To gain a better understanding of Critical Care Nursing, I have been volunteering weekly in the Emergency Department of an East Bay hospital. Knowing that all experience is what one makes of it, I have observed, investigated, and absorbed as much as possible. Mostly though, I clean as many beds and stock as many supplies as quickly as I can so as to let the nurses and doctors do their work. And they do work. Hard. I once asked a veteran nurse named Maureen why she had become a nurse. Immediately “Moe” sized me up for what I was: a little green. She said that although she did her job because she enjoyed helping people, “it ain’t all superman stuff where you’re bringing someone back from the brink of death. Sometimes you’re just wiping butts.” At first I was puzzled by Moe’s blunt response. Then I realized that she was testing me. Moe was trying to tell me that there are many parts of caring for and healing a person and some of those duties are far from glamorous.
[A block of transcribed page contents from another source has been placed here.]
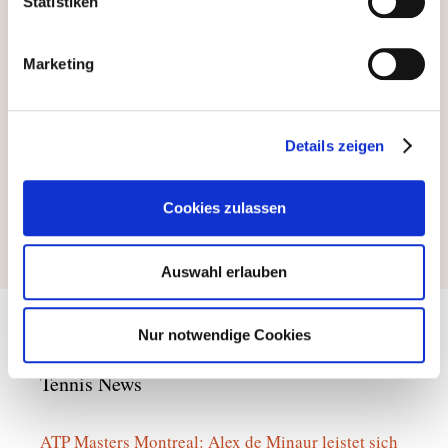
Statistiken
Marketing
Kategorien
Allgemein
Details zeigen
Halloween 2014
Neuer Vorstand gewählt – TC Pliening verstärkt
Cookies zulassen
sich
Auswahl erlauben
Nur notwendige Cookies
Tennis News
ATP Masters Montreal: Alex de Minaur leistet sich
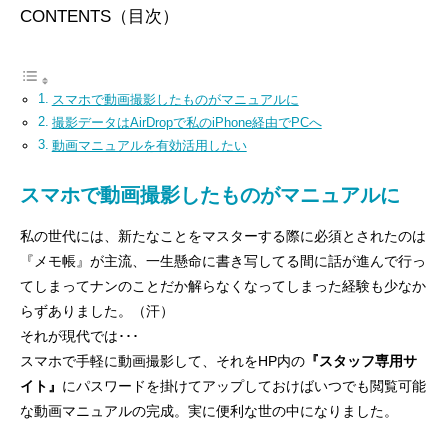
CONTENTS（目次）
スマホで動画撮影したものがマニュアルに
撮影データはAirDropで私のiPhone経由でPCへ
動画マニュアルを有効活用したい
スマホで動画撮影したものがマニュアルに
私の世代には、新たなことをマスターする際に必須とされたのは
『メモ帳』が主流、一生懸命に書き写してる間に話が進んで行っ
てしまってナンのことだか解らなくなってしまった経験も少なか
らずありました。（汗）
それが現代では･･･
スマホで手軽に動画撮影して、それをHP内の
『スタッフ専用サ
イト』
にパスワードを掛けてアップしておけばいつでも閲覧可能
な動画マニュアルの完成。実に便利な世の中になりました。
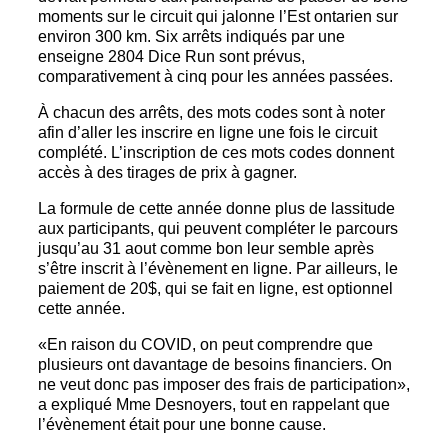
moments sur le circuit qui jalonne l’Est ontarien sur
environ 300 km. Six arrêts indiqués par une
enseigne 2804 Dice Run sont prévus,
comparativement à cinq pour les années passées.
À chacun des arrêts, des mots codes sont à noter
afin d’aller les inscrire en ligne une fois le circuit
complété. L’inscription de ces mots codes donnent
accès à des tirages de prix à gagner.
La formule de cette année donne plus de lassitude
aux participants, qui peuvent compléter le parcours
jusqu’au 31 aout comme bon leur semble après
s’être inscrit à l’évènement en ligne. Par ailleurs, le
paiement de 20$, qui se fait en ligne, est optionnel
cette année.
«En raison du COVID, on peut comprendre que
plusieurs ont davantage de besoins financiers. On
ne veut donc pas imposer des frais de participation»,
a expliqué Mme Desnoyers, tout en rappelant que
l’évènement était pour une bonne cause.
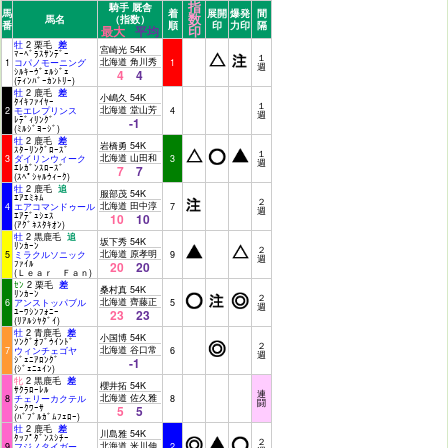
指
騎手 厩舎
馬
着
展開
爆発
間
数
馬名
（指数）
番
順
印
力印
隔
印
最大
平均
牡
2 栗毛
差
宮崎光 54K
ﾏｰﾍﾞﾗｽｻﾝﾃﾞｰ
１
北海道 角川秀
1
コパノモーニング
1
週
ｼﾙｷｰｳﾞｪﾙｼﾞｪ
4
4
(ﾃｨﾝﾊﾞｰｶﾝﾄﾘｰ)
牡
2 鹿毛
差
小嶋久 54K
ﾀｲｷﾌｧｲﾔｰ
１
北海道 堂山芳
2
モエレプリンス
4
週
ﾚﾃﾞｨﾘﾝｸﾞ
-1
(ﾐﾙｼﾞﾖｰｼﾞ)
牡
2 鹿毛
差
岩橋勇 54K
ｽﾀｰﾘﾝｸﾞﾛｰｽﾞ
１
北海道 山田和
3
ダイリンウィーク
3
週
ｴﾚｶﾞﾝｽﾛｰｽﾞ
7
7
(ｽﾍﾟｼｬﾙｳｨｰｸ)
牡
2 鹿毛
追
服部茂 54K
ｴｱｴﾐﾈﾑ
２
北海道 田中淳
4
エアコマンドゥール
7
週
ｴｱﾃﾞｭｼｪｽ
10
10
(ｱｸﾞﾈｽﾀｷｵﾝ)
牡
2 黒鹿毛
追
坂下秀 54K
ﾘﾝｶｰﾝ
２
北海道 原孝明
5
ミラクルソニック
9
週
ﾌｧｲﾙ
20
20
(Ｌｅａｒ Ｆａｎ)
ｾﾝ
2 栗毛
差
桑村真 54K
ﾘﾝｶｰﾝ
２
北海道 齊藤正
6
アンストッパブル
5
週
ﾕｰﾜｼﾝﾌｫﾆｰ
23
23
(ﾘｱﾙｼﾔﾀﾞｲ)
牡
2 青鹿毛
差
小国博 54K
ｿﾝｸﾞｵﾌﾞｳｲﾝﾄﾞ
２
北海道 谷口常
7
ウィンチェゴヤ
6
週
ｼﾞｪﾆｱﾛﾝｸﾞ
-1
(ｼﾞｪﾆｭｲﾝ)
牝
2 黒鹿毛
差
櫻井拓 54K
ｻｸﾗﾛｰﾚﾙ
連
北海道 佐久雅
8
チェリーカクテル
8
闘
ｼｰｸﾜｰｻ
5
5
(ﾊﾞﾌﾞﾙｶﾞﾑﾌｪﾛｰ)
牡
2 鹿毛
差
川島雅 54K
ﾀｯﾌﾟﾀﾞﾝｽｼﾁｰ
２
北海道 米川伸
9
フジノタイガー
2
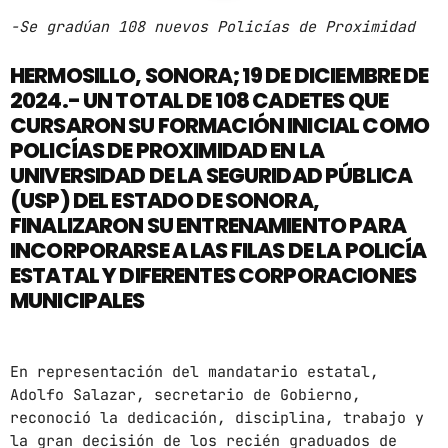
-Se gradúan 108 nuevos Policías de Proximidad
ARCHIVOS
HERMOSILLO, SONORA; 19 DE DICIEMBRE DE
marzo 2025
2024.- UN TOTAL DE 108 CADETES QUE
CURSARON SU FORMACIÓN INICIAL COMO
febrero 2025
POLICÍAS DE PROXIMIDAD EN LA
UNIVERSIDAD DE LA SEGURIDAD PÚBLICA
enero 2025
(USP) DEL ESTADO DE SONORA,
diciembre 2024
FINALIZARON SU ENTRENAMIENTO PARA
INCORPORARSE A LAS FILAS DE LA POLICÍA
noviembre 2024
ESTATAL Y DIFERENTES CORPORACIONES
octubre 2024
MUNICIPALES
septiembre 2024
agosto 2024
En representación del mandatario estatal,
Adolfo Salazar, secretario de Gobierno,
julio 2024
reconoció la dedicación, disciplina, trabajo y
la gran decisión de los recién graduados de
junio 2024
Although indeed “it ain’t all superman stuff,” each interaction with a patient or their family is a unique opportunity for assessment and intervention, no matter where that assessment might take you. I have watched in awe as RNs skillfully and thoughtfully navigate the countless different situations that bombard the Emergency Department. I have observed RNs assist in resetting dislocated shoulders, rapidly assess heart attacks and administer nitroglycerin, restrain violent drunks, soothe a woman that had to identify her deceased sister, irrigate the wound of a man that was hit directly between the eyes with a hockey puck, calm an erratic 17 year-old that had ingested psychedelic mushrooms, do a blood transfusion on a woman with a hemoglobin level of three and a scabies infestation, and perform countless other duties that boggle my mind. Even more impressive than the breadth of technical knowledge the RNs applied in each case was the obvious compassion they showed each patient.
I want this job. I want to know how to do what they do.
I am resolute in my decision to become an Emergency Room nurse. Emergency nursing enthralls me because I can fundamentally help people to heal, and in turn, pursue the things that give their life meaning. It would be an honor and a privilege to undertake my nursing education at UCSF.